──────── Supplied material
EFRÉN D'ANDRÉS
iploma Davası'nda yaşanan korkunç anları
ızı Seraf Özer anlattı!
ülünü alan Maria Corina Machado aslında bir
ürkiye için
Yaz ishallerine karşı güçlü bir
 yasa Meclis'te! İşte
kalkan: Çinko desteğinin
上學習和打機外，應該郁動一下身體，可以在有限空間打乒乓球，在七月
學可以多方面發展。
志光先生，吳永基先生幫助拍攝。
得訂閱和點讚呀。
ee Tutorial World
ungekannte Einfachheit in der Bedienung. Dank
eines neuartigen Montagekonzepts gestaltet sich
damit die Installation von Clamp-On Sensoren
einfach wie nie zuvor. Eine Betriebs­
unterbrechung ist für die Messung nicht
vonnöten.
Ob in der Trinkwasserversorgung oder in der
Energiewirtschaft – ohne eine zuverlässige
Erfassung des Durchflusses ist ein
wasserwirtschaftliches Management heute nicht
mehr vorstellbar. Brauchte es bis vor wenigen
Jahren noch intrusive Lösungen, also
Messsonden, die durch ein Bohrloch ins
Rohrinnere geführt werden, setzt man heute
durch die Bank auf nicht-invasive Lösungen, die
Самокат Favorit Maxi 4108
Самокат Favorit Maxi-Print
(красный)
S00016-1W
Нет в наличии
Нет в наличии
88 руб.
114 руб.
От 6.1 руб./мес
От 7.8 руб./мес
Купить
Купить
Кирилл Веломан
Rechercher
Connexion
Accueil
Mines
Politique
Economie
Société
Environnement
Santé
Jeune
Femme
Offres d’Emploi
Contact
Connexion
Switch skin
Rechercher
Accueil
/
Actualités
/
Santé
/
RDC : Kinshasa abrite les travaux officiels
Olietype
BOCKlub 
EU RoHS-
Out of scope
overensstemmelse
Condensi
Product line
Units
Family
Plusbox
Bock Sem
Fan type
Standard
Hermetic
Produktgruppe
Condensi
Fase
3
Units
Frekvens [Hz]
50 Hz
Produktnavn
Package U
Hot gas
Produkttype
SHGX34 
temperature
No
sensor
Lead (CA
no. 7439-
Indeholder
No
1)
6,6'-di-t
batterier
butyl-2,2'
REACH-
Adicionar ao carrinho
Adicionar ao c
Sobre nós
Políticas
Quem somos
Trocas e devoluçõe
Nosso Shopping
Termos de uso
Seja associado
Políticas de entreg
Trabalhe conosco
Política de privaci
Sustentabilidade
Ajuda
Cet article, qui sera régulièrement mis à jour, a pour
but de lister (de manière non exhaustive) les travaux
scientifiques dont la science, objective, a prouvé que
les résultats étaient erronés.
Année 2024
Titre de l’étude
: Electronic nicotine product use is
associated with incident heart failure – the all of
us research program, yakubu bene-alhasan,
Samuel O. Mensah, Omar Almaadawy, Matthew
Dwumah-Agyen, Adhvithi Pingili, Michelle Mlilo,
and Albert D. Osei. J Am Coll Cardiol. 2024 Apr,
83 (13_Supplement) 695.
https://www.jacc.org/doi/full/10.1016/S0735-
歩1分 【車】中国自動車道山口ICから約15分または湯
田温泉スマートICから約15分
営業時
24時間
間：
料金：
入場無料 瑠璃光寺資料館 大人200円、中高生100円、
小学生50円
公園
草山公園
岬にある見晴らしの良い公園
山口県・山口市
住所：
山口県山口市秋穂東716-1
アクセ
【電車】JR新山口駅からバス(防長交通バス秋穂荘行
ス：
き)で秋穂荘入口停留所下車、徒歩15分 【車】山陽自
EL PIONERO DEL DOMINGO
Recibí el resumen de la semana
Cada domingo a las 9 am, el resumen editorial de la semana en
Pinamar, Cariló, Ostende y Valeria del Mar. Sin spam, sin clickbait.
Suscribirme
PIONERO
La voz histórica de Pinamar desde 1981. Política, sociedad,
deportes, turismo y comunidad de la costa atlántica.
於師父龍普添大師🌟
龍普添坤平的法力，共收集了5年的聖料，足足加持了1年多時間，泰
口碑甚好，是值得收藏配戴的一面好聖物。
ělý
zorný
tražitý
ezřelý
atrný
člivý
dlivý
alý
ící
────────────────
§ Activity
Report every line containing the word "travaux" from the listing above.

§ Response for this exercise
RDC : Kinshasa abrite les travaux officiels
but de lister (de manière non exhaustive) les travaux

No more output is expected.